Renegotiating arrangements can be a legitimate tool for managing financial challenges, but it’s rare for contracts to provide scope for termination or meaningful renegotiation based purely on changes in economic conditions, says Addleshaw Goddard’s Natasha Winter

The UK retail industry is bracing itself for a hike in operational spending as it awaits the implantation of changes to employers’ national insurance contributions (NICs), national living wage and increased employee rights.

While the so-called ‘triple whammy’ won’t take effect until April, businesses don’t need a crystal ball to see what’s coming – just a sensible accountant.
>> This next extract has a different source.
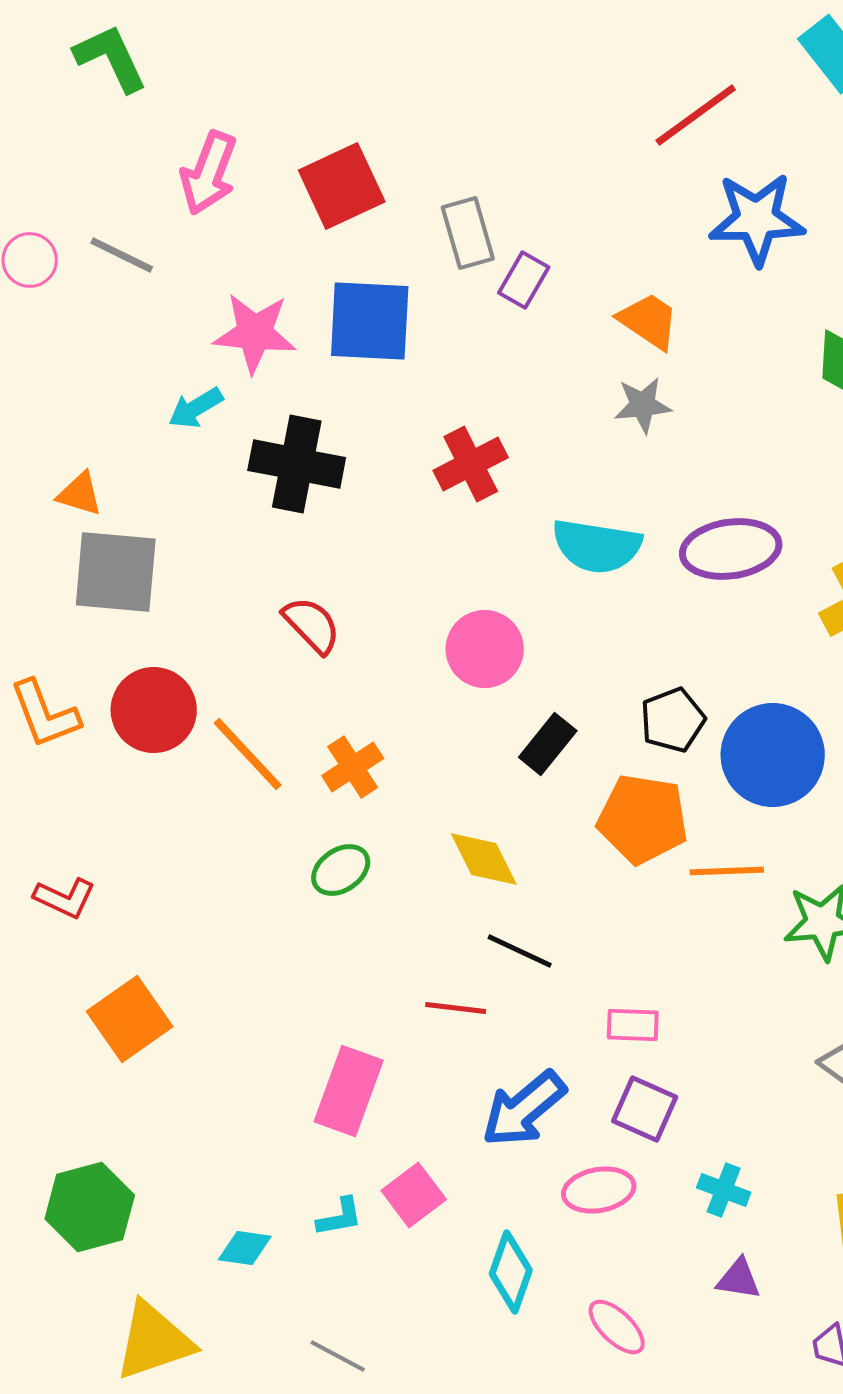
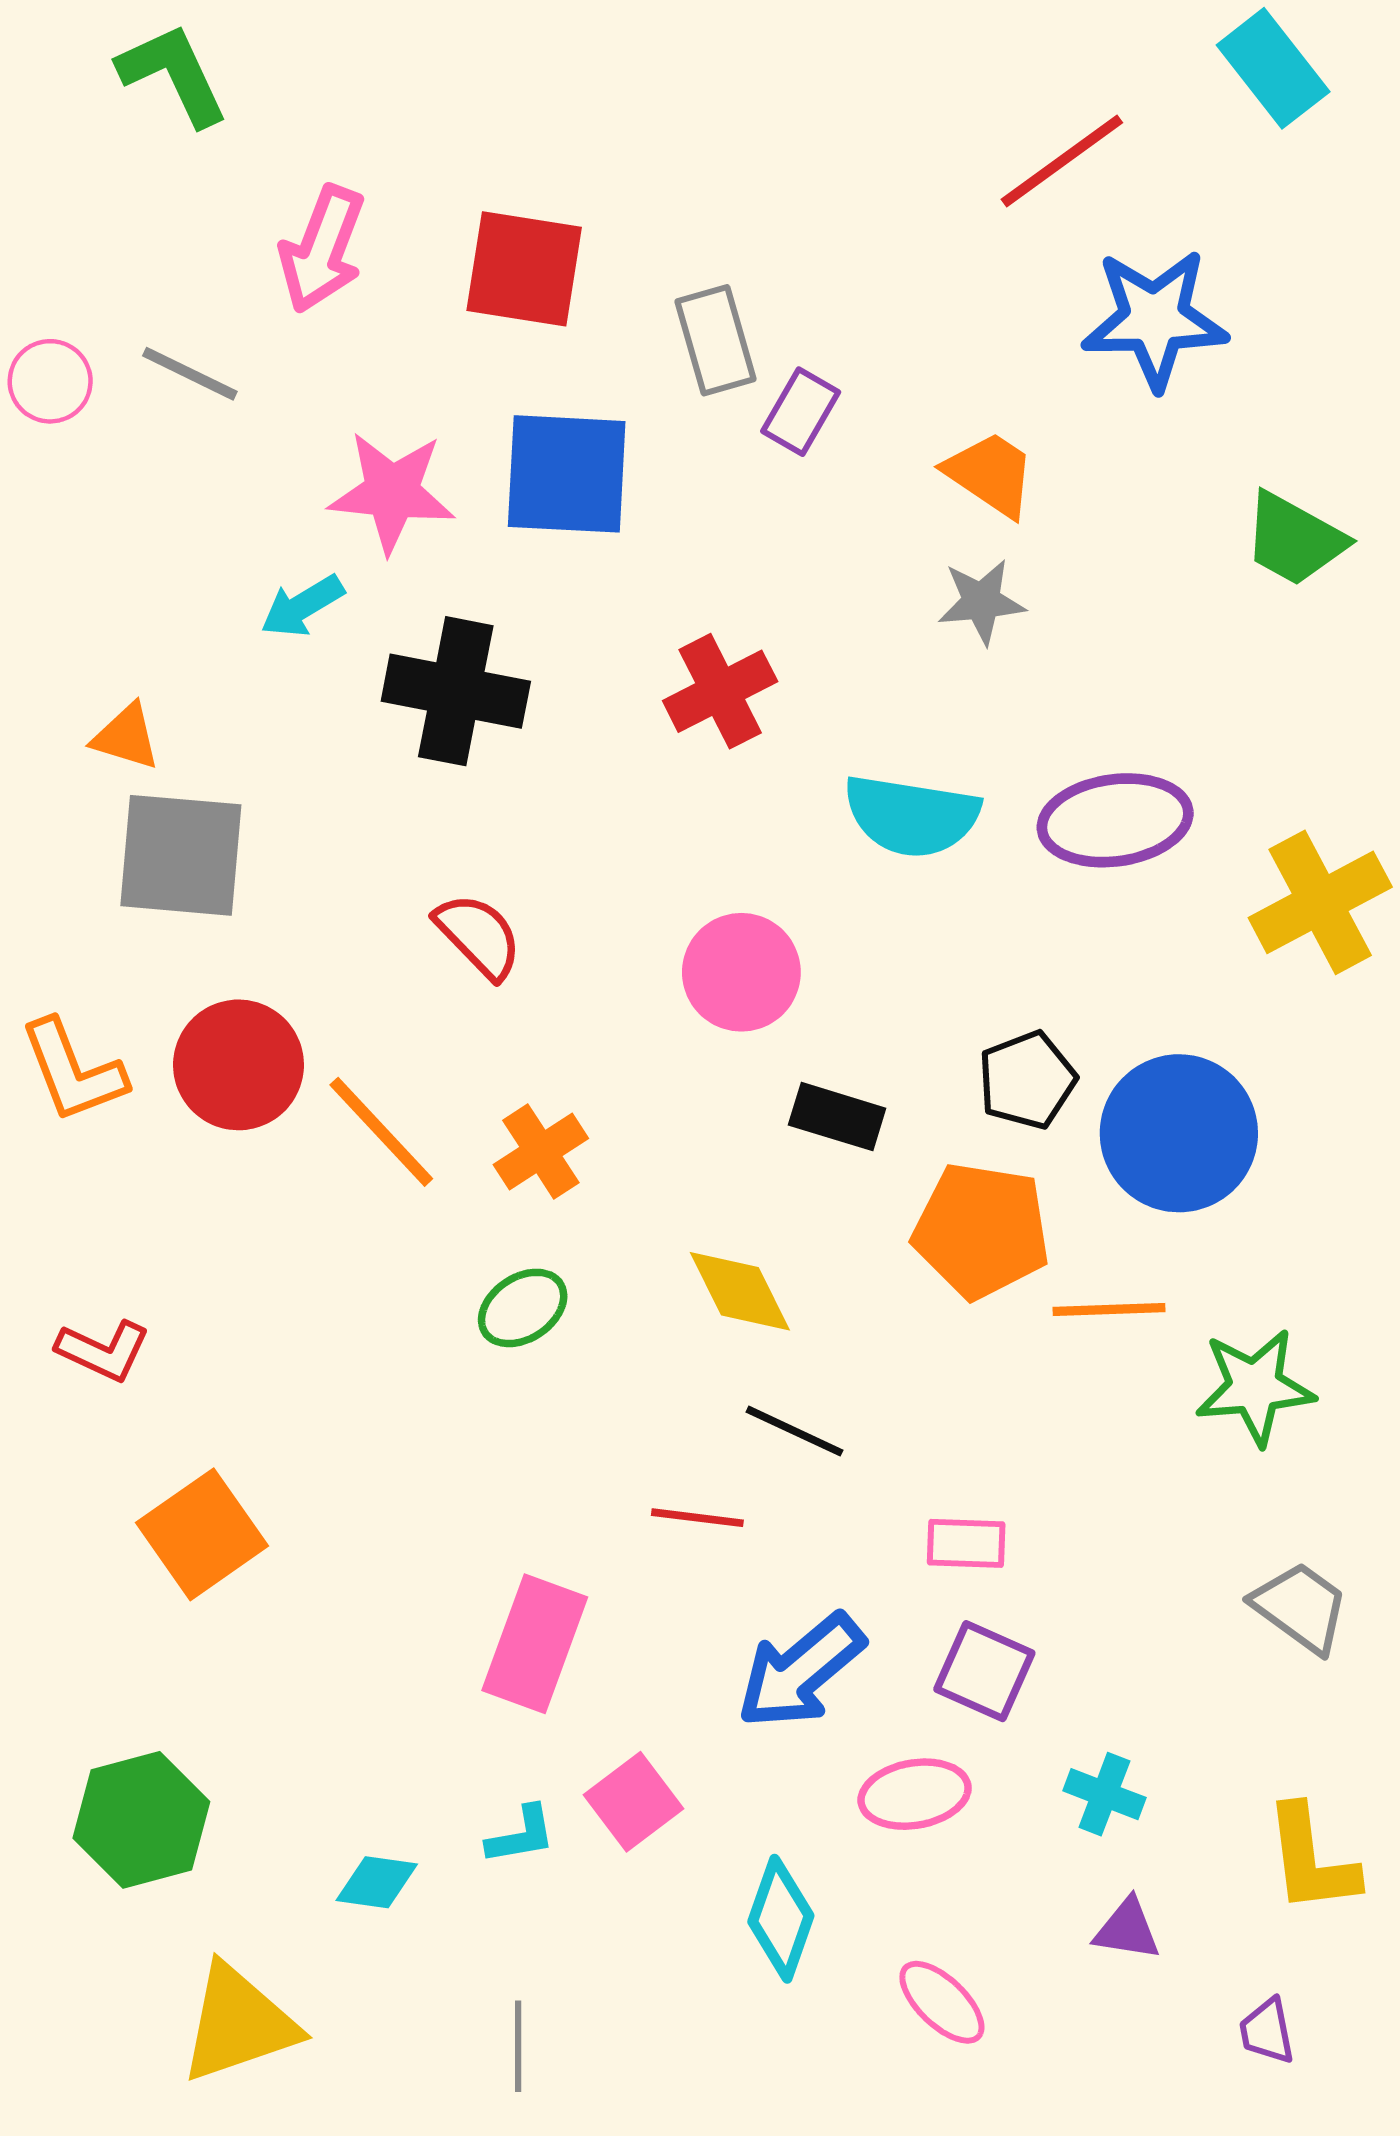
red square: (342, 186) -> (524, 269), turned 34
black rectangle: (548, 744) -> (837, 1117), turned 68
gray line: (338, 1356) -> (518, 2046), turned 62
The rules will affect all businesses, but sectors with lower-paid and younger staff, such as retail, will find their position compounded. Major retailers have already hit the headlines with their forecasts of significant cost increases from April. Marks & Spencer, for example, anticipates a £120m rise and Sainsbury’s has indicated that the rise in NICs alone will cost it £140m.

Many businesses, already under economic pressure, will struggle to absorb these costs without resorting to cost-cutting or value-enhancing strategies. Experience of these tougher market conditions tells us that this will lead to a temptation – irresistible to some – to review their existing commercial contracts and identify those with scope to become more economically advantageous.
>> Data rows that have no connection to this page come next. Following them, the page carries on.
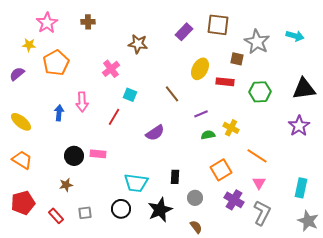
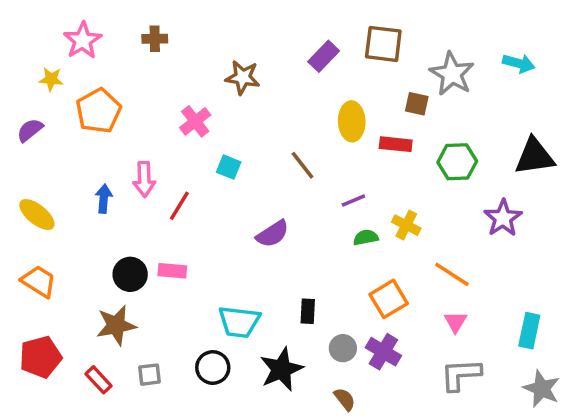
yellow ellipse: (200, 69) -> (352, 121), turned -30
red line: (114, 117) -> (179, 206), moved
purple star: (299, 126) -> (503, 218), moved
brown star: (66, 185) -> (116, 325), size x1.6
purple cross: (234, 200) -> (383, 352), moved
gray L-shape: (262, 213) -> (461, 375), turned -120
However, while renegotiation of arrangements can be a legitimate tool for managing financial challenges, it is rare for contracts to provide scope for termination or meaningful renegotiation based purely on changes in economic conditions.

Therefore, parties often need to be more innovative to achieve their desired outcome. Some can leverage their commercial relationships to find a cooperative and mutually acceptable way of recutting the deal. Others need to resort to firmer measures, seeking to force through a change.

Since mid-2020, we have seen parties ‘shaking the tree’ on existing contracts to see if they can exit or squeeze better value out of them, including through relying on force majeure and economic duress, frustration, or other assertions of suspension or termination rights.

In some cases, companies have made threats of non-performance if their renegotiation goals are not achieved. Equally, we have seen suppliers offering an alternative, reduced quality, or delayed product or service for the same price in an attempt to manage cost pressures.

We expect to see more of this type of behaviour as the effects of the autumn Budget take hold, with parties looking to review their supply contracts and renegotiate or exit unprofitable arrangements.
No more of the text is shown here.